Task directions → Below are records to print word for word; include none of their pictures.

Data records →
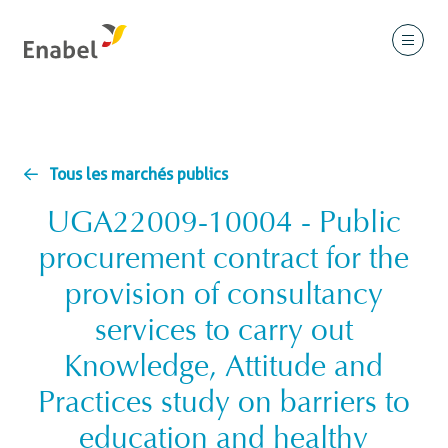
Tous les marchés publics
UGA22009-10004 - Public
procurement contract for the
provision of consultancy
services to carry out
Knowledge, Attitude and
Practices study on barriers to
education and healthy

Written response →
Tous les marchés publics
UGA22009-10004 - Public
procurement contract for the
provision of consultancy
services to carry out
Knowledge, Attitude and
Practices study on barriers to
education and healthy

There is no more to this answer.